Load data and rename columns. I removed TEAM in all column names since it wasn’t informative.
path = '/home/kenan/Documents/learning/masters/CUNY-SPS-Masters-DS/DATA_621/hw1/'
df <- read.csv(paste0(path, 'moneyball-training-data.csv')) %>%
select(-INDEX)
names(df) <- gsub('TEAM_', '', x=names(df))
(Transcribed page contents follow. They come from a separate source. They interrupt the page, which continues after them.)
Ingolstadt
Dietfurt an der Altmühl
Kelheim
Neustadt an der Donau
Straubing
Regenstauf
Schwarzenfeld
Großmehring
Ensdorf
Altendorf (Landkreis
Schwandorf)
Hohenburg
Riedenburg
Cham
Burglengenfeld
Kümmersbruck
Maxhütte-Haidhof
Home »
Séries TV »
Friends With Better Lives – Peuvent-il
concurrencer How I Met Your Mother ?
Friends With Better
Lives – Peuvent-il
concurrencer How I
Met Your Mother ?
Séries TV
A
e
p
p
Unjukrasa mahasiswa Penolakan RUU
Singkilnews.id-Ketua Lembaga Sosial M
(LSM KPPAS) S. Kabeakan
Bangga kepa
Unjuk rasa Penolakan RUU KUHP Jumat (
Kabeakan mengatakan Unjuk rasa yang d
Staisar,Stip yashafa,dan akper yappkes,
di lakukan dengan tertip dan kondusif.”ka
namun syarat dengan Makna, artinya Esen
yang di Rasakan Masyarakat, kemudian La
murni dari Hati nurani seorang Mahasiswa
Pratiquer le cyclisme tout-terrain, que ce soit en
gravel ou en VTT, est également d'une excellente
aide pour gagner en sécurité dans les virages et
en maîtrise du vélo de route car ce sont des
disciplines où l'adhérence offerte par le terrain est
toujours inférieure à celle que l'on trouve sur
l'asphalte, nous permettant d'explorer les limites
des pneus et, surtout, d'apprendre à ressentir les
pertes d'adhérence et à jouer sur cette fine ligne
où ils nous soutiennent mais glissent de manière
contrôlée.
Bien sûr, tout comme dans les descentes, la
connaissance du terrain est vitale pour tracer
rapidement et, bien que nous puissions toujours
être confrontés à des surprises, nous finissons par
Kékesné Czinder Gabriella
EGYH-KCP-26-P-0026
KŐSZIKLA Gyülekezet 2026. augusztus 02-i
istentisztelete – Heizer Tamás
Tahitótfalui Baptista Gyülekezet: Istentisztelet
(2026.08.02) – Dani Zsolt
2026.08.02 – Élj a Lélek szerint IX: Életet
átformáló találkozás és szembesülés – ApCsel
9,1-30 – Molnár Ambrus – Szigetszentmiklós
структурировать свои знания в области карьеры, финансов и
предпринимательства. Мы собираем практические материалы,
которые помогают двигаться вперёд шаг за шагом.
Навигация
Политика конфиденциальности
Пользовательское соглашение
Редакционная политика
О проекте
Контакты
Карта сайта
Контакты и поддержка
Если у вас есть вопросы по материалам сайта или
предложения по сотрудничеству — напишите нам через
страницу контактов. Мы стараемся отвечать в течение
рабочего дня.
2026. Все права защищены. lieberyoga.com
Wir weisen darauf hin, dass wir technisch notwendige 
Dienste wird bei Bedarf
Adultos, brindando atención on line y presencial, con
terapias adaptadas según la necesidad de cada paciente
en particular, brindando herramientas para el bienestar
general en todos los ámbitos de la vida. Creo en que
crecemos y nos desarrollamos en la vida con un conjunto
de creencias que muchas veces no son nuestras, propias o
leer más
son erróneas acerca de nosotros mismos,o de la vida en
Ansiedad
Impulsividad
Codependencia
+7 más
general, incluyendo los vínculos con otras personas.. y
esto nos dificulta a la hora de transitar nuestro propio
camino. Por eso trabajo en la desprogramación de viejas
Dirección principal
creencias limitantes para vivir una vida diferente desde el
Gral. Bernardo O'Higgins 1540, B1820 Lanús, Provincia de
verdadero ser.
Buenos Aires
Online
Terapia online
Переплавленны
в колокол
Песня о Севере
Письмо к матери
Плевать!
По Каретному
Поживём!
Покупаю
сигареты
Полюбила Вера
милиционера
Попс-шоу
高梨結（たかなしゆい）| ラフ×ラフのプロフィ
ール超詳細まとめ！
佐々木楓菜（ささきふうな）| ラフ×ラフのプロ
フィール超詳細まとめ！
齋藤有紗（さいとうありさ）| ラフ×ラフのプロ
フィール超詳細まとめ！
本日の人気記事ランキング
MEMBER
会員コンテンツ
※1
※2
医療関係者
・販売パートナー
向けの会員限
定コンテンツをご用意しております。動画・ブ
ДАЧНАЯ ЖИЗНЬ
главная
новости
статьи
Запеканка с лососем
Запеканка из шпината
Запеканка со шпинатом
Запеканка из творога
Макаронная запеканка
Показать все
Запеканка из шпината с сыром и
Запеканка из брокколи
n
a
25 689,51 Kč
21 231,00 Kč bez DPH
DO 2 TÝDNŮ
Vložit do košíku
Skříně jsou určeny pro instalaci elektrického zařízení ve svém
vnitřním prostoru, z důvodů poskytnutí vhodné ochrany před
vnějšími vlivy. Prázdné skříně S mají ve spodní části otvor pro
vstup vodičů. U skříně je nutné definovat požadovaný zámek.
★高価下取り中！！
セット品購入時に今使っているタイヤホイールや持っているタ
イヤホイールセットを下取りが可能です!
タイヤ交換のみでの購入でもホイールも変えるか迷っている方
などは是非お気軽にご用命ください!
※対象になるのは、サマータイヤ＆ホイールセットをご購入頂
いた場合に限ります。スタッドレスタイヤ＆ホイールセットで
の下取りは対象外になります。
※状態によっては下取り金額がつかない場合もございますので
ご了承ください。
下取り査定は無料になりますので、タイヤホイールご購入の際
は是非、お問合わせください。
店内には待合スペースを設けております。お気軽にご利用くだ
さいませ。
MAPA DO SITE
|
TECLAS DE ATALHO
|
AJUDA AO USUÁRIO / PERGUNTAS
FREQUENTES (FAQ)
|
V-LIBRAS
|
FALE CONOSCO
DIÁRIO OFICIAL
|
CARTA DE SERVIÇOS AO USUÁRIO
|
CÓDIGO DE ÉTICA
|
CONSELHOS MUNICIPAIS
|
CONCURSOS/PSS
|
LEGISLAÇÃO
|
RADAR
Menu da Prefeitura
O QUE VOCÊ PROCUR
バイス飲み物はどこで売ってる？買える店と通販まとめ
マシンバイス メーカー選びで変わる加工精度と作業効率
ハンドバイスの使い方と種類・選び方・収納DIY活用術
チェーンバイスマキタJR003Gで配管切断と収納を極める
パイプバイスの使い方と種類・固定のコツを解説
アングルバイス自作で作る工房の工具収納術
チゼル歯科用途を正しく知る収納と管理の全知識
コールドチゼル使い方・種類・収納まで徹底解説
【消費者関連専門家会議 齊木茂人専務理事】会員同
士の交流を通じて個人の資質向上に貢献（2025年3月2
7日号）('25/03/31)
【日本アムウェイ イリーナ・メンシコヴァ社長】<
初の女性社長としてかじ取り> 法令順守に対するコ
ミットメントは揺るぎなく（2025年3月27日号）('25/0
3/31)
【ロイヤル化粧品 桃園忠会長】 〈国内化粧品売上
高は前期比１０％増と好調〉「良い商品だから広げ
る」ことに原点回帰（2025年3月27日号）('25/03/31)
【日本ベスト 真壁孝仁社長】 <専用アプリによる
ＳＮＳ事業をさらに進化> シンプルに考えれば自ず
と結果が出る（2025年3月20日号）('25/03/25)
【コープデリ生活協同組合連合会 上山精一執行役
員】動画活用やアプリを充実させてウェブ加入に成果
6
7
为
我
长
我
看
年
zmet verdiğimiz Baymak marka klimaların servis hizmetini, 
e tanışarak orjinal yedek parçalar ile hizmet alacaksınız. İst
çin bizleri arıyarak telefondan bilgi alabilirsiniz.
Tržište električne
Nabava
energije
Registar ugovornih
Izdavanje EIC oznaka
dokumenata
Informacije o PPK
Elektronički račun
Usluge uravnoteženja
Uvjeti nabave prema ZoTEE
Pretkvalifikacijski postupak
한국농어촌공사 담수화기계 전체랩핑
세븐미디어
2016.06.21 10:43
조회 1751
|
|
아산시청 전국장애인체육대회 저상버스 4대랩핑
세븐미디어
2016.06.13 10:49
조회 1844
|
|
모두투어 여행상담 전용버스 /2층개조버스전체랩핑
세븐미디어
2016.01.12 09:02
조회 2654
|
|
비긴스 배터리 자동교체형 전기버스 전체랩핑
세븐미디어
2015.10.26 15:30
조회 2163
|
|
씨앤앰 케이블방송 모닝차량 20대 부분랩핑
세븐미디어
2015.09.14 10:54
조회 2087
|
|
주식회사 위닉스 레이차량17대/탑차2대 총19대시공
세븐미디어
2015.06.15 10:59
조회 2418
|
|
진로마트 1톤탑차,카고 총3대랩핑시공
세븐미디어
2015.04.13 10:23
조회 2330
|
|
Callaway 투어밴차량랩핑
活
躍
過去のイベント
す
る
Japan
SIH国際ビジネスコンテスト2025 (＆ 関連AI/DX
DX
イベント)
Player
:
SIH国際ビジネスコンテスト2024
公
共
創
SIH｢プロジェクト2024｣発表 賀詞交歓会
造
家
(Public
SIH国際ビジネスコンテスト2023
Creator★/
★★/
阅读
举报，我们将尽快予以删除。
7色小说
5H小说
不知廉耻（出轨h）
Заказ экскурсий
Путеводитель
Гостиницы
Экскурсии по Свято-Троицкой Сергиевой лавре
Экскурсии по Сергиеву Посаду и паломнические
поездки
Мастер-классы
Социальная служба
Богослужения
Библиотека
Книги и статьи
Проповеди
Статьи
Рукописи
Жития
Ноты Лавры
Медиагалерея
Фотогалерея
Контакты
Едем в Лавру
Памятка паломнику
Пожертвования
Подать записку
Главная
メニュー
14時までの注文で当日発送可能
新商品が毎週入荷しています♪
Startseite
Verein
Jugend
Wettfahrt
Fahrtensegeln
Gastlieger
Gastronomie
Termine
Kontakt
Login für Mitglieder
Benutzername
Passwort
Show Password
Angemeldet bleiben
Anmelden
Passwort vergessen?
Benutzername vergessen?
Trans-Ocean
The training data has 16 columns and 2276 observations, the INDEX column was removed as stated. The target column is TARGET_WINS and the remaining columns are all potential predictor variables for a linear models
summary(df)
## TARGET_WINS BATTING_H BATTING_2B BATTING_3B
## Min. : 0.00 Min. : 891 Min. : 69.0 Min. : 0.00
## 1st Qu.: 71.00 1st Qu.:1383 1st Qu.:208.0 1st Qu.: 34.00
## Median : 82.00 Median :1454 Median :238.0 Median : 47.00
## Mean : 80.79 Mean :1469 Mean :241.2 Mean : 55.25
## 3rd Qu.: 92.00 3rd Qu.:1537 3rd Qu.:273.0 3rd Qu.: 72.00
## Max. :146.00 Max. :2554 Max. :458.0 Max. :223.00
##
## BATTING_HR BATTING_BB BATTING_SO BASERUN_SB
## Min. : 0.00 Min. : 0.0 Min. : 0.0 Min. : 0.0
## 1st Qu.: 42.00 1st Qu.:451.0 1st Qu.: 548.0 1st Qu.: 66.0
## Median :102.00 Median :512.0 Median : 750.0 Median :101.0
## Mean : 99.61 Mean :501.6 Mean : 735.6 Mean :124.8
## 3rd Qu.:147.00 3rd Qu.:580.0 3rd Qu.: 930.0 3rd Qu.:156.0
## Max. :264.00 Max. :878.0 Max. :1399.0 Max. :697.0
## NA's :102 NA's :131
## BASERUN_CS BATTING_HBP PITCHING_H PITCHING_HR
## Min. : 0.0 Min. :29.00 Min. : 1137 Min. : 0.0
## 1st Qu.: 38.0 1st Qu.:50.50 1st Qu.: 1419 1st Qu.: 50.0
## Median : 49.0 Median :58.00 Median : 1518 Median :107.0
## Mean : 52.8 Mean :59.36 Mean : 1779 Mean :105.7
## 3rd Qu.: 62.0 3rd Qu.:67.00 3rd Qu.: 1682 3rd Qu.:150.0
## Max. :201.0 Max. :95.00 Max. :30132 Max. :343.0
## NA's :772 NA's :2085
## PITCHING_BB PITCHING_SO FIELDING_E FIELDING_DP
## Min. : 0.0 Min. : 0.0 Min. : 65.0 Min. : 52.0
## 1st Qu.: 476.0 1st Qu.: 615.0 1st Qu.: 127.0 1st Qu.:131.0
## Median : 536.5 Median : 813.5 Median : 159.0 Median :149.0
## Mean : 553.0 Mean : 817.7 Mean : 246.5 Mean :146.4
## 3rd Qu.: 611.0 3rd Qu.: 968.0 3rd Qu.: 249.2 3rd Qu.:164.0
## Max. :3645.0 Max. :19278.0 Max. :1898.0 Max. :228.0
## NA's :102 NA's :286
These variables are all on a different scale which is ok for multiple linear regression. Some variables are missing values are others look like they might contain a lot of outliars.
visdat::vis_miss(df, sort_miss = TRUE)
df <- df %>% select(-BATTING_HBP)
BATTING_HBP is dropped because it is missing 91% of observations. No targets are missing.
correlation <- cor(df)
corrplot.mixed(correlation, tl.col = 'black', tl.pos = 'lt')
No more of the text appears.